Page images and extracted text
=-=-=-=-=
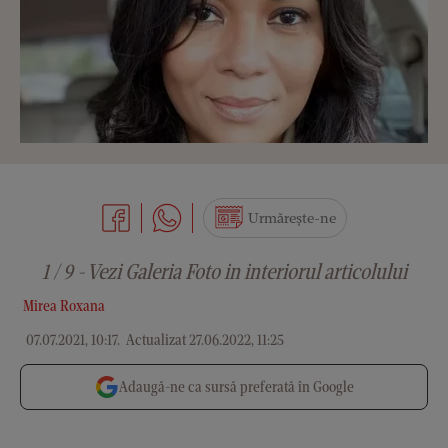
Urmărește-ne
1 / 9 - Vezi Galeria Foto in interiorul articolului
Mirea Roxana
07.07.2021, 10:17
.
Actualizat 27.06.2022, 11:25
Adaugă-ne ca sursă preferată în Google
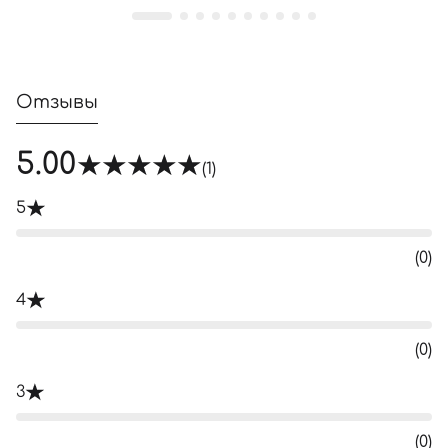
Отзывы
5.00
(1)
5
(0)
4
(0)
3
(0)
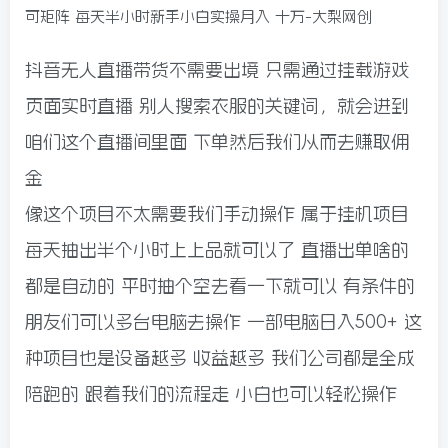
抖音无人直播带货不需要出境 只需通过挂载游戏
页面实时直播 别人搜索衣服的关键词，就会进到
咱们这个直播间里面 下单然后我们从而去赚取佣
金
像这个项目不太需要我们手动操作 属于挂机项目
每天抽出半个小时上上品就可以了 直播出单啥的
都是自动的 平时抽个空去看一下就可以 有条件的
朋友们可以多台电脑去操作 一部电脑日入500+ 这
种项目也是设备越多 收益越多 我们公司都是全成
陪跑的 跟着我们的流程走 小白也可以轻松操作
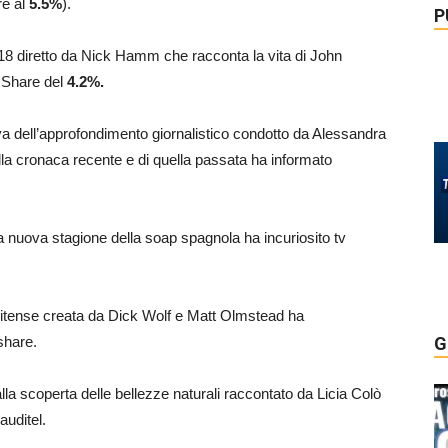
re al
5.5%
).
P
 2018 diretto da Nick Hamm che racconta la vita di John
. Share del
4.2
%.
iva dell’approfondimento giornalistico condotto da Alessandra
 della cronaca recente e di quella passata ha informato
la nuova stagione della soap spagnola ha incuriosito tv
tunitense creata da Dick Wolf e Matt Olmstead ha
share.
G
 alla scoperta delle bellezze naturali raccontato da Licia Colò
auditel.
=-=-=-=-=
Search the records for the string "della", and copy every line that holds it.

EXERCISE ANSWER —
 della cronaca recente e di quella passata ha informato
la nuova stagione della soap spagnola ha incuriosito tv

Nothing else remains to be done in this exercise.